Problem details. Could you copy the records below exactly, keeping none of the images?

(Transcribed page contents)
--

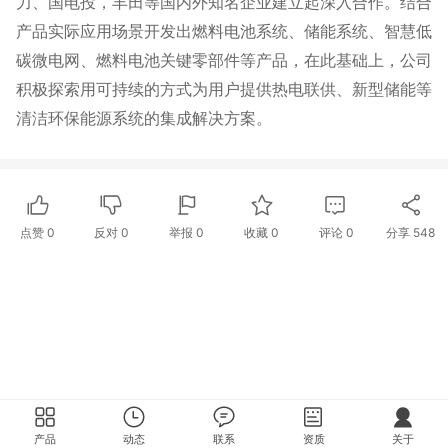
力、国电投，丰田等国内外知名企业建立起深入合作。结合
产品实际应用场景开发出燃料电池系统、储能系统、智慧低
碳微电网、燃料电池关键零部件等产品，在此基础上，公司
积极探索用可持续的方式为用户提供热电联供、新型储能等
清洁环保能源系统的集成解决方案。
点赞
0
反对
0
举报 0
收藏 0
评论
0
分享
548
产品
动态
联系
资质
关于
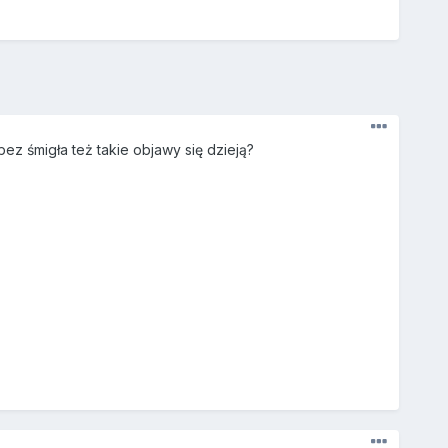
ez śmigła też takie objawy się dzieją?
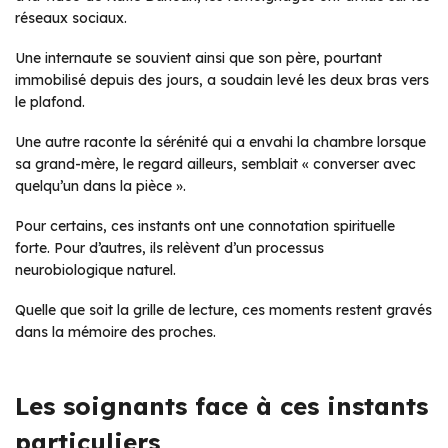
réseaux sociaux.
Une internaute se souvient ainsi que son père, pourtant
immobilisé depuis des jours, a soudain levé les deux bras vers
le plafond.
Une autre raconte la sérénité qui a envahi la chambre lorsque
sa grand-mère, le regard ailleurs, semblait « converser avec
quelqu’un dans la pièce ».
Pour certains, ces instants ont une connotation spirituelle
forte. Pour d’autres, ils relèvent d’un processus
neurobiologique naturel.
Quelle que soit la grille de lecture, ces moments restent gravés
dans la mémoire des proches.
Les soignants face à ces instants
particuliers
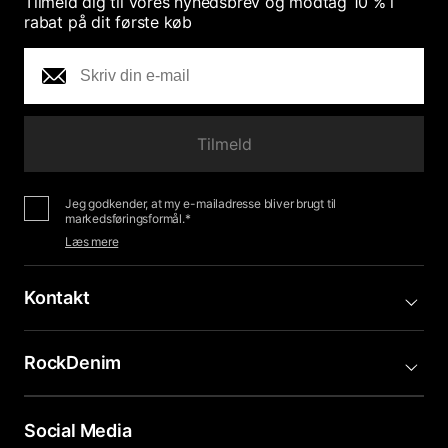
Tilmeld dig til vores nyhedsbrev og modtag 10 % i
rabat på dit første køb
Tilmeld
Jeg godkender, at my e-mailadresse bliver brugt til
markedsføringsformål.*
Læs mere
Kontakt
RockDenim
Social Media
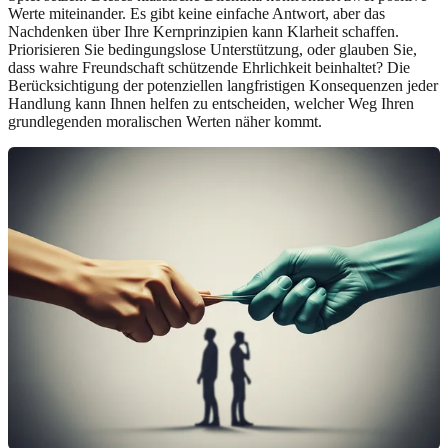
Werte miteinander. Es gibt keine einfache Antwort, aber das
Nachdenken über Ihre Kernprinzipien kann Klarheit schaffen.
Priorisieren Sie bedingungslose Unterstützung, oder glauben Sie,
dass wahre Freundschaft schützende Ehrlichkeit beinhaltet? Die
Berücksichtigung der potenziellen langfristigen Konsequenzen jeder
Handlung kann Ihnen helfen zu entscheiden, welcher Weg Ihren
grundlegenden moralischen Werten näher kommt.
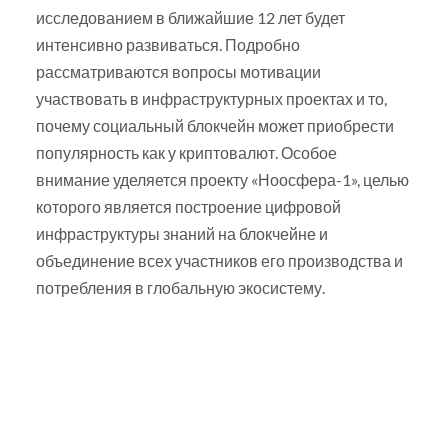
исследованием в ближайшие 12 лет будет
интенсивно развиваться. Подробно
рассматриваются вопросы мотивации
участвовать в инфраструктурных проектах и то,
почему социальный блокчейн может приобрести
популярность как у криптовалют. Особое
внимание уделяется проекту «Ноосфера-1», целью
которого является построение цифровой
инфраструктуры знаний на блокчейне и
объединение всех участников его производства и
потребления в глобальную экосистему.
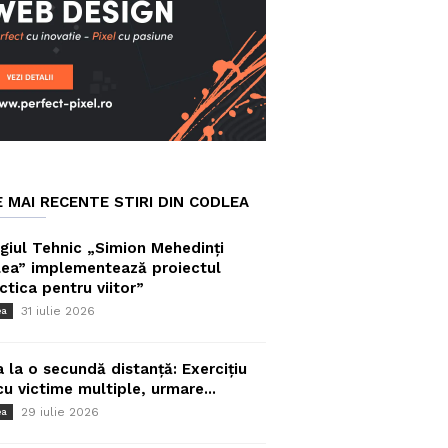
E MAI RECENTE STIRI DIN CODLEA
giul Tehnic „Simion Mehedinți
ea” implementează proiectul
ctica pentru viitor”
31 iulie 2026
ea
a la o secundă distanță: Exercițiu
cu victime multiple, urmare...
29 iulie 2026
ea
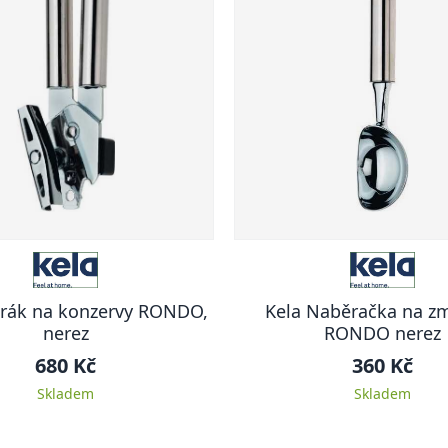
írák na konzervy RONDO,
Kela Naběračka na zm
nerez
RONDO nerez
680 Kč
360 Kč
Skladem
Skladem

--

Solution.
力、国电投，丰田等国内外知名企业建立起深入合作。结合
产品实际应用场景开发出燃料电池系统、储能系统、智慧低
碳微电网、燃料电池关键零部件等产品，在此基础上，公司
积极探索用可持续的方式为用户提供热电联供、新型储能等
清洁环保能源系统的集成解决方案。
点赞
0
反对
0
举报 0
收藏 0
评论
0
分享
548
产品
动态
联系
资质
关于
ez śmigła też takie objawy się dzieją?
réseaux sociaux.
Une internaute se souvient ainsi que son père, pourtant
immobilisé depuis des jours, a soudain levé les deux bras vers
le plafond.
Une autre raconte la sérénité qui a envahi la chambre lorsque
sa grand-mère, le regard ailleurs, semblait « converser avec
quelqu’un dans la pièce ».
Pour certains, ces instants ont une connotation spirituelle
forte. Pour d’autres, ils relèvent d’un processus
neurobiologique naturel.
Quelle que soit la grille de lecture, ces moments restent gravés
dans la mémoire des proches.
Les soignants face à ces instants
particuliers
Tilmeld dig til vores nyhedsbrev og modtag 10 % i
rabat på dit første køb
Tilmeld
Jeg godkender, at my e-mailadresse bliver brugt til
markedsføringsformål.*
Læs mere
Kontakt
RockDenim
Social Media
Werte miteinander. Es gibt keine einfache Antwort, aber das
Nachdenken über Ihre Kernprinzipien kann Klarheit schaffen.
Priorisieren Sie bedingungslose Unterstützung, oder glauben Sie,
dass wahre Freundschaft schützende Ehrlichkeit beinhaltet? Die
Berücksichtigung der potenziellen langfristigen Konsequenzen jeder
Handlung kann Ihnen helfen zu entscheiden, welcher Weg Ihren
grundlegenden moralischen Werten näher kommt.
исследованием в ближайшие 12 лет будет
интенсивно развиваться. Подробно
рассматриваются вопросы мотивации
участвовать в инфраструктурных проектах и то,
почему социальный блокчейн может приобрести
популярность как у криптовалют. Особое
внимание уделяется проекту «Ноосфера-1», целью
которого является построение цифровой
инфраструктуры знаний на блокчейне и
объединение всех участников его производства и
потребления в глобальную экосистему.
E MAI RECENTE STIRI DIN CODLEA
giul Tehnic „Simion Mehedinți
ea” implementează proiectul
ctica pentru viitor”
31 iulie 2026
ea
a la o secundă distanță: Exercițiu
cu victime multiple, urmare...
29 iulie 2026
ea
írák na konzervy RONDO,
Kela Naběračka na zm
nerez
RONDO nerez
680 Kč
360 Kč
Skladem
Skladem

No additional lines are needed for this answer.